Orgulhoso por contribuir com a valorização do ser humano e da moral da família, Sr. Francisco Celestino é parte da história do município e, nesta sexta-feira, 26 de novembro, a partir das 18h30, receberá das mãos do vereador Nilton Bobato, autor da indicação, o Título de Cidadão Honorário de Foz do Iguaçu.
“Somos uma entidade exclusivamente dedicada ao problema do alcoolismo, desde a recuperação do alcoólatra já derrotado pelo álcool, até a prevenção daqueles que estão iniciando nesta triste caminhada, principalmente os jovens, buscando sedimentar a consciência do abstêmio. O atendimento da AAFI esta alicerçado na tríade recuperação-prevenção-profilaxia”, explicou Sr. Celestino.
As reuniões de terapia acontecem desde 27/03/1986, ininterruptamente, e são realizadas todas as segundas, quartas e sábados, das 20 às 22h30, no 1o Piso da Casa Paroquial da Igreja Matriz São João Batista (Av. Jorge Schimmelpfeng, 70, Centro). A participação é totalmente gratuita e independe de religião, instrução ou nível social.

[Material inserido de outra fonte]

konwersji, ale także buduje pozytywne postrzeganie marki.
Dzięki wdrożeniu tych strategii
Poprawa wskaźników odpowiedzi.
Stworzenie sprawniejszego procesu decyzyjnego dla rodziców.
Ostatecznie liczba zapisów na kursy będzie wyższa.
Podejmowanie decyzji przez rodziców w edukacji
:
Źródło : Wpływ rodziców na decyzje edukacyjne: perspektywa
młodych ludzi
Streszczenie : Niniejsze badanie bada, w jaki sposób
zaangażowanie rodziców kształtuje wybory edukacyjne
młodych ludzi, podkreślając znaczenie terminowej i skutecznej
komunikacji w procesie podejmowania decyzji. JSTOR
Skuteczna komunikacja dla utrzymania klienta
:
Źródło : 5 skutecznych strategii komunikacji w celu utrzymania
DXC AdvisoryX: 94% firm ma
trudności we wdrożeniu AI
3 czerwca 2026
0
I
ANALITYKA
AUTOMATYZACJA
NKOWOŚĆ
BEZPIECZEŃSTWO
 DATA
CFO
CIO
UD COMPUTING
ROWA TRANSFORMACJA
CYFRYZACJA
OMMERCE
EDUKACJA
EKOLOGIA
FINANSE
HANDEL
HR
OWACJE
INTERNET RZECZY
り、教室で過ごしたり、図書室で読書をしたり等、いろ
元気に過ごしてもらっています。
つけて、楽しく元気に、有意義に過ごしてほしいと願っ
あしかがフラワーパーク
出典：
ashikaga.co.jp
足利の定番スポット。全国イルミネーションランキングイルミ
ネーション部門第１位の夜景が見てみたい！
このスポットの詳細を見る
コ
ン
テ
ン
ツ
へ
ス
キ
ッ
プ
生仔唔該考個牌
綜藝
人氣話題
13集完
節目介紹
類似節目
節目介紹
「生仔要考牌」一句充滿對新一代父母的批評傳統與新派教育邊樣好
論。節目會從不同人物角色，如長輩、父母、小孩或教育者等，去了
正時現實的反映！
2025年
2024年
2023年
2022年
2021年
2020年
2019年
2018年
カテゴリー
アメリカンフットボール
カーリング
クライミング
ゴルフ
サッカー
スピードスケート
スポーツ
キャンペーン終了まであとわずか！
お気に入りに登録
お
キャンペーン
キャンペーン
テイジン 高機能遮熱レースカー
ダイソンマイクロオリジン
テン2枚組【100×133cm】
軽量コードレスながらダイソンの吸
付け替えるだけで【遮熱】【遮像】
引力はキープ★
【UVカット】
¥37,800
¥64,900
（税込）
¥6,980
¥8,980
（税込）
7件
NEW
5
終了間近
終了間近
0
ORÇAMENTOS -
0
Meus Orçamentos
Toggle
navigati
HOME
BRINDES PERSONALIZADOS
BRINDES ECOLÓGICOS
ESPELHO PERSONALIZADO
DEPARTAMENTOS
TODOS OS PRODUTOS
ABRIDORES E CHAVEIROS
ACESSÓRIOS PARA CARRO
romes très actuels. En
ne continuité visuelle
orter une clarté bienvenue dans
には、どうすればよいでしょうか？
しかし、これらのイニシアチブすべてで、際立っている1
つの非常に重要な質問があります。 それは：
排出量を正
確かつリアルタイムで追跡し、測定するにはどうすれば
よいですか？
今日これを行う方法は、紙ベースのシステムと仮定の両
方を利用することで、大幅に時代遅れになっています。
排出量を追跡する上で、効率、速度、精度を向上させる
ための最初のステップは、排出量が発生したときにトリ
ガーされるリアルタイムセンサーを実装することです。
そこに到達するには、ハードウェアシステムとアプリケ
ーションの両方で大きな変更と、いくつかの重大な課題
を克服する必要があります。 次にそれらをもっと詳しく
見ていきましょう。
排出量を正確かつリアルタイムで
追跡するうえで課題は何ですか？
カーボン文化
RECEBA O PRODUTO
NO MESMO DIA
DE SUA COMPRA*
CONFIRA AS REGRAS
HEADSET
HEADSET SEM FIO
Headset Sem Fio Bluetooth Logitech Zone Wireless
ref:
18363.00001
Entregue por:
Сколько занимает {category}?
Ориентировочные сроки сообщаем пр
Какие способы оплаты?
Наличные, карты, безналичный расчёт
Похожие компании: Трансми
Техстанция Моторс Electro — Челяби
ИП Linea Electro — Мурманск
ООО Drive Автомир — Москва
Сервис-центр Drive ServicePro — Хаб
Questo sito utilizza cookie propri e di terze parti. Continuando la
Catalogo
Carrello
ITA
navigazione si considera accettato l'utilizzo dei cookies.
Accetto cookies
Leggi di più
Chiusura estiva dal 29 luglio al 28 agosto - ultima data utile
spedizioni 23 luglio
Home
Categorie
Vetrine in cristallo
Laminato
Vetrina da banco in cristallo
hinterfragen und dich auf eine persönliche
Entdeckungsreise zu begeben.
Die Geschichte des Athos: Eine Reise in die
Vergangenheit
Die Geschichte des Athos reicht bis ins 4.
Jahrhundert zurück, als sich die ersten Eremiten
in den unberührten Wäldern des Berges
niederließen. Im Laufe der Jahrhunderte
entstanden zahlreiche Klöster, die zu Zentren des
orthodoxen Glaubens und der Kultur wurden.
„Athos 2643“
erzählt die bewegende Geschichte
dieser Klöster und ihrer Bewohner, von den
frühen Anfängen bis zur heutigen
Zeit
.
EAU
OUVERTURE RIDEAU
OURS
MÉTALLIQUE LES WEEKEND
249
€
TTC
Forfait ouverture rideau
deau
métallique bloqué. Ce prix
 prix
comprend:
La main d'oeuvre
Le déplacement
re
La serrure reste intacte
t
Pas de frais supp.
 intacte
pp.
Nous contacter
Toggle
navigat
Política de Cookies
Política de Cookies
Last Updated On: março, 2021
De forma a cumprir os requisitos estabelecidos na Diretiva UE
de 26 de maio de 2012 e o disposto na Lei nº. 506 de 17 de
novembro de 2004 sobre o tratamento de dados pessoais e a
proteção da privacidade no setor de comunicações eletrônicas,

Também participam da AAFI pessoas que têm problemas com outros vícios além do alcoolismo, tais como cigarro e outras drogas. “É importante esclarecer que as reuniões de terapia não são apenas para o doente alcoólico ou viciado, mas, sim, são abertas e incentivadas para que toda a família participe. A participação da família na recuperação do doente alcoólatra é essencial e não pode ficar a margem desta entidade, porque é a família o principal veículo que conduz à vitória do alcoolismo”, destacou.
As dúvidas sobre o assunto alcoolismo e outros vícios são esclarecidas por pessoas habilitadas, todas ex-alcoolatras e/ou familiares destes, hoje recuperadas e que fazem parte da AAFI. “O tratamento é basicamente psicoterapia de grupo abrangendo desde o campo da comunicação até o da interação, propondo-se a um sistema de identificação com os valores culturais e todos os recursos que o mundo científico coloca a disposição, para que possamos estudar o problema do alcoolismo, sem nos deixar levar para o campo dogmático”, explicou a voluntária Neve Góis.
Instituição filantrópica e sem aporte de verbas públicas para a sua sustentação, a AAFI não é uma entidade religiosa, mas crê e tem em Deus o seu Patrono. É uma irmandade familiar animada por um propósito: dar de graça, o que de graça recebemos.